On October 19, 2007 the Justice Partnership hosted a day of thought-provoking analysis and re-commitment to advocacy for low-income older people. Our conference, entitled Forgotten Americans: The Future of Support for Low-Income Older Adults, celebrated 35 years of advocacy for older Americans by the National Senior Citizens Law Center and 21 years of advocacy by the Center for Medicare Advocacy. Rather than simply host a celebration, we decided that a more stimulating and useful way to mark our anniversaries would be to sponsor a seminar to think creatively about how the next 21 to 35 years might affect the lives of our clients.

One important goal of the conference was to connect the parallel universes of social policy analysts and policy-makers with advocacy groups. It is vital that the legitimate needs of older Americans at the bottom rungs of the economic ladder be taken into account in any debate over the social contract with older Americans, especially during the Presidential election season.

Tricia Neuman, from the Kaiser Family Foundation, opened the day with an overview of demographic trends among older, low-income Americans.

Marilyn Moon, from the American Institutes for Research, delved into some of the factors behind these trends and what they mean for Medicare, Medicaid and Social Security.

Bruce Vladeck used his experience as Administrator of the Health Care Financing Administration (now CMS) under President Clinton to comment on the values and drawbacks of public and private delivery systems.

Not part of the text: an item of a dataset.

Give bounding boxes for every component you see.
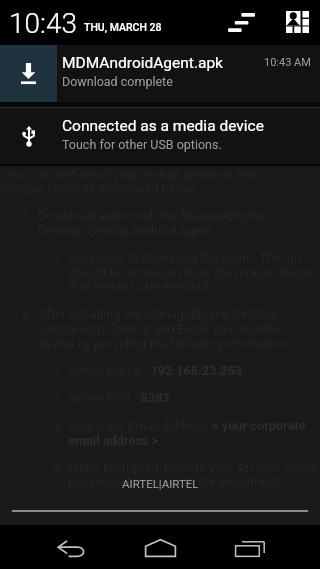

Professor Theodore Marmor, from Yale University, explored the relative roles of public and private sectors in serving the interests of the public.

Barbara Kennelly, former Congresswoman and president of the National Committee to Preserve Social Security and Medicare, described the major issues for low-income people underlying plans to change the financing of Social Security.

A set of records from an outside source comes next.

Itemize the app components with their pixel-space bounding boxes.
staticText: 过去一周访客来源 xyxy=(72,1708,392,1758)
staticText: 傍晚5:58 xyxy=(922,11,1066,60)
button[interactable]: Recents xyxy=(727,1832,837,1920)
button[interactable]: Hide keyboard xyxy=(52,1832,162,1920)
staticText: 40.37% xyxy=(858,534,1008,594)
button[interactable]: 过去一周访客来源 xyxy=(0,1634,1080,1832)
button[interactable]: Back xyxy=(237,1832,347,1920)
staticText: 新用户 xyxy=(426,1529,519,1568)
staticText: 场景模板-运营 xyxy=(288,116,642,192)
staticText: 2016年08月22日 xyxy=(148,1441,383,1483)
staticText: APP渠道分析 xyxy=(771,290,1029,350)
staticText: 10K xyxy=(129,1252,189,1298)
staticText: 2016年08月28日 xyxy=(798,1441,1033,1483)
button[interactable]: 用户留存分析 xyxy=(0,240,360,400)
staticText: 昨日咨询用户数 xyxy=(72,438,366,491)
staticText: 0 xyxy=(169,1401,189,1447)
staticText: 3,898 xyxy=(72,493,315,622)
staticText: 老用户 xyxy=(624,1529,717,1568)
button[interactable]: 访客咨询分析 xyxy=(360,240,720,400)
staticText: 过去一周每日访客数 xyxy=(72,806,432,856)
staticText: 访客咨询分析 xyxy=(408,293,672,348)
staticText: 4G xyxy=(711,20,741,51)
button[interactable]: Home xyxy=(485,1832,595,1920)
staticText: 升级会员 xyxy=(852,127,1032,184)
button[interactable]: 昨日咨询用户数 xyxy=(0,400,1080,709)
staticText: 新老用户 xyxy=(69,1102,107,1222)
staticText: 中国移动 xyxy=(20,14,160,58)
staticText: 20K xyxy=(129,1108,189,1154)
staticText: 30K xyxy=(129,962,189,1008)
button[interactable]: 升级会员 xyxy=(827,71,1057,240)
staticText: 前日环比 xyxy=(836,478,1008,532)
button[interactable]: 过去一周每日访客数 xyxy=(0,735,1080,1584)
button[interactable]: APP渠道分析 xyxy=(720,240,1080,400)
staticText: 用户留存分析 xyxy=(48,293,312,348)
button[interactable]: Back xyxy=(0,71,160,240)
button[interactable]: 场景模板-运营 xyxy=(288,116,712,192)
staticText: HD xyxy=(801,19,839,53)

Simon Lazarus of the National Senior Citizens Law Center, with Sally Hart and Gill Deford from the Center for Medicare Advocacy, analyzed the historical value and current vulnerability of advocacy and litigation in ensuring proper implementation of safety net programs and civil rights for older people.

Other illustrious commentators included: Robert Greenstein, of the Center for Budget and Policy Priorities, Professor Timothy Jost, of Washington and Lee University Law School, and Vicki Gottlich of the Center for Medicare Advocacy.